# Dataset items
▼

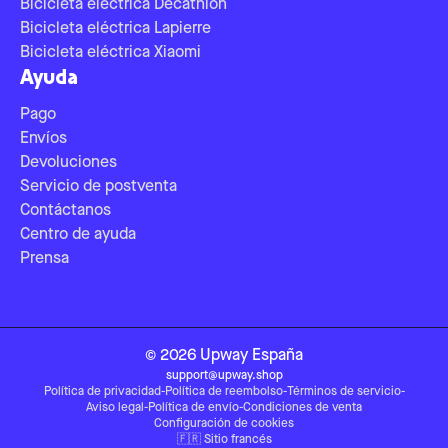
Bicicleta eléctrica Decathlon
Bicicleta eléctrica Lapierre
Bicicleta eléctrica Xiaomi
Ayuda
Pago
Envíos
Devoluciones
Servicio de postventa
Contáctanos
Centro de ayuda
Prensa
©
2026
Upway
España
support@upway.shop
Política de privacidad
-
Política de reembolso
-
Términos de servicio
-
Aviso legal
-
Política de envío
-
Condiciones de venta
Configuración de cookies
🇫🇷
Sitio francés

▲

Word for word, set down every record, keeping the images out.

Bicicleta eléctrica Decathlon
Bicicleta eléctrica Lapierre
Bicicleta eléctrica Xiaomi
Ayuda
Pago
Envíos
Devoluciones
Servicio de postventa
Contáctanos
Centro de ayuda
Prensa
©
2026
Upway
España
support@upway.shop
Política de privacidad
-
Política de reembolso
-
Términos de servicio
-
Aviso legal
-
Política de envío
-
Condiciones de venta
Configuración de cookies
🇫🇷
Sitio francés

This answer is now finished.